On the regulated front, the utility's guaranteed return on equity means that there's essentially only one simple way to increase profit: increase sales. So far for 2014, weather-normalized sales paint a mixed picture. While Southern's residential customers are essentially unmoved and commercial tapered off, the industrial sector continues to consume more energy.

So Customer Sales

Source: The Southern Company Q3 2014 Earnings Presentation 

On the power generation front, The Southern Company hasn't made any major switches. While other energy utilities like Duke Power Corp (NYSE:DUK) have been moving away from coal, The Southern Company is relying on new technology to keep tapping this cheap, readily available fuel source.

The company's 582 MW Kemper County, Mississippi Integrated Gasification Combined Cycle (IGCC) is meant to turn coal into clean, affordable electricity. But increased costs and delays have turned this dream into a nightmare, and Southern Company stock has long been tarnished by this black mark.

From an initial $2.2 billion cost estimate and a 2013 construction end date, the price tag currently tops $6 billion (with $330 million added on this week) and is far from completion. The plant is currently powering itself off natural gas, and is expected to operate in its full "clean coal" capacity by the first half of 2016.

The Southern Company's second massive infrastructure project is managing to fare better. In response to rising natural gas prices, Southern is hard at work constructing a $14 billion 1,117 MW nuclear power plant in Georgia. If all goes as planned, the units will be in place by Q4 2018.

Vogtle

Source: The Southern Company; Vogtle nuclear construction site 

Time to buy Southern?
Since its earnings announcement, Southern Company stock has slid a couple percentage points as the S&P 500 has made a couple percentage points comeback.
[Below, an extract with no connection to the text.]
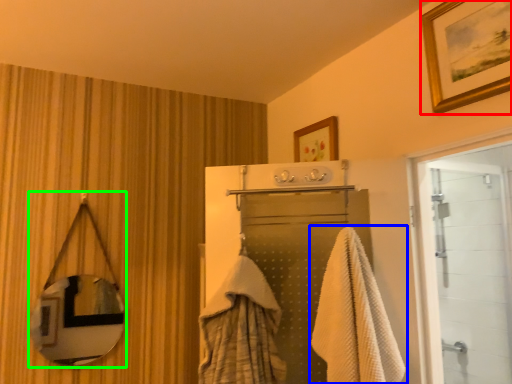 Question: Considering the real-world distances, which object is farthest from picture frame (highlighted by a red box)? towel (highlighted by a blue box) or mirror (highlighted by a green box)?

Choices:
 (A) towel
 (B) mirror

Answer: (B) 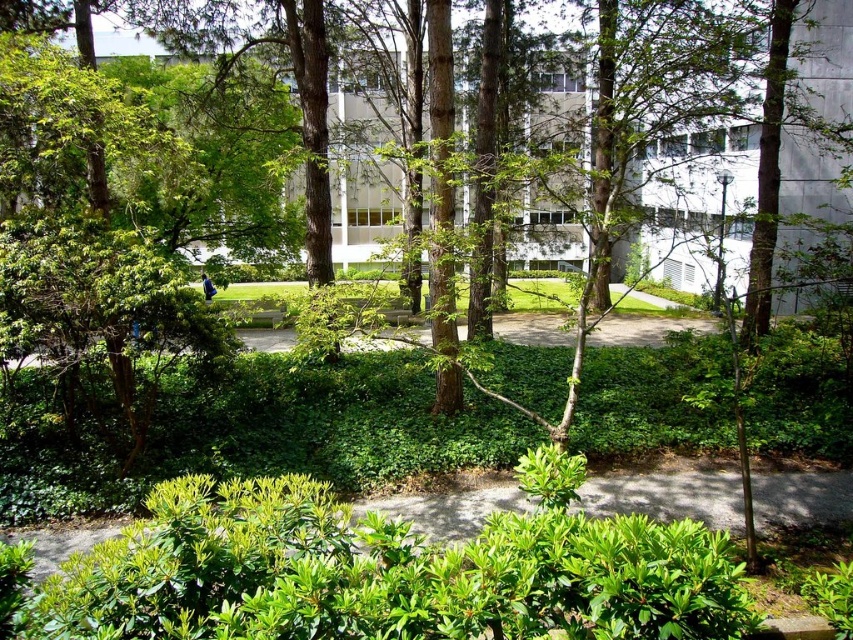 You are standing at the start of the pathway and want to walk to the large modern building in the background. There is a green leafy bush at center and a green leafy tree at center in your way. How far apart are these two obstacles from each other?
That's no reason to buy or sell, but it is indicative of what investors care about.

Despite Southern's solid earnings beat for the fourth consecutive quarter, Mr. Market isn't satisfied with it business operations. It's continually dropped the ball on estimations for its Kemper plant and, more to the point, isn't diversifying as quickly as its competitors.

As fluctuating fuel prices continue to pit coal against gas against nuclear, Southern is stuck with megaprojects that don't offer the dynamism of smaller plants, smart grids, energy efficiency initiatives, or decentralized power. For now, at least, there are simply better dividend stocks to stick your money behind.

Justin Loiseau has no position in any stocks mentioned. The Motley Fool recommends Southern Company. Try any of our Foolish newsletter services free for 30 days. We Fools may not all hold the same opinions, but we all believe that considering a diverse range of insights makes us better investors. The Motley Fool has a disclosure policy.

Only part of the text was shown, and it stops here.